[MATERIAL PROVIDED — start]
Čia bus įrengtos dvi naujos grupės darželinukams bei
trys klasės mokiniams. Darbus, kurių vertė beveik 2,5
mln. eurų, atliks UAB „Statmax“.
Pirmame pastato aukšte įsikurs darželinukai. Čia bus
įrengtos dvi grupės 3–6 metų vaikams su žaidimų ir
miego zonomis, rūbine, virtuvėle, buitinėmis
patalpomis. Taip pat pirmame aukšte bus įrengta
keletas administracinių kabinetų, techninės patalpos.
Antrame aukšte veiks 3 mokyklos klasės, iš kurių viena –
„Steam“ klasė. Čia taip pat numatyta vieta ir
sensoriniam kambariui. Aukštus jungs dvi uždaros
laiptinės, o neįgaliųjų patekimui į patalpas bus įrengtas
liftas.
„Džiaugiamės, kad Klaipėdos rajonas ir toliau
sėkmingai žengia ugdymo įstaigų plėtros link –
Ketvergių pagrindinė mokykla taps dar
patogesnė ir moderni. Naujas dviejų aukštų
[MATERIAL PROVIDED — finish]
[MATERIAL PROVIDED — start]
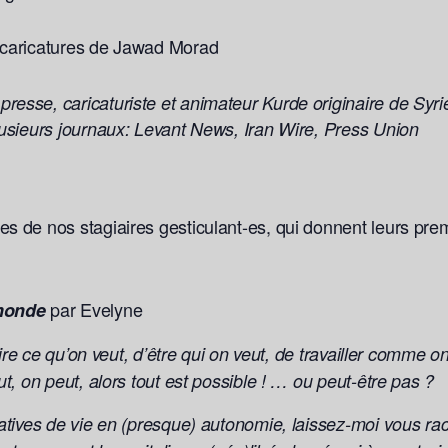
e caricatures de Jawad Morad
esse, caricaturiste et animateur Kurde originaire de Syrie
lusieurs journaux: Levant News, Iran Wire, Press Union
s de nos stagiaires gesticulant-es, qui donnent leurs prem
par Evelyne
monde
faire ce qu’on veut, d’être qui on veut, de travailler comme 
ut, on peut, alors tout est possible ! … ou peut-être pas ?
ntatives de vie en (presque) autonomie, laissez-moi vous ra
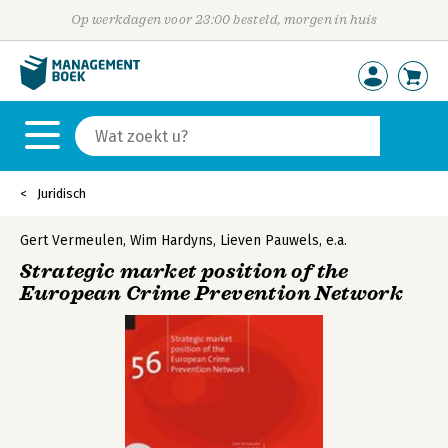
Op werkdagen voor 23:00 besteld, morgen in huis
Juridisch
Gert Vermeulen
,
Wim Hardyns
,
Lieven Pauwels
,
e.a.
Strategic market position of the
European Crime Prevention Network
[MATERIAL PROVIDED — finish]
Look through the entries above and quote exactly the lines from the line with "Čia bus įrengtos" to the line with "įrengtos dvi grupės", counting both of those lines.

Čia bus įrengtos dvi naujos grupės darželinukams bei
trys klasės mokiniams. Darbus, kurių vertė beveik 2,5
mln. eurų, atliks UAB „Statmax“.
Pirmame pastato aukšte įsikurs darželinukai. Čia bus
įrengtos dvi grupės 3–6 metų vaikams su žaidimų ir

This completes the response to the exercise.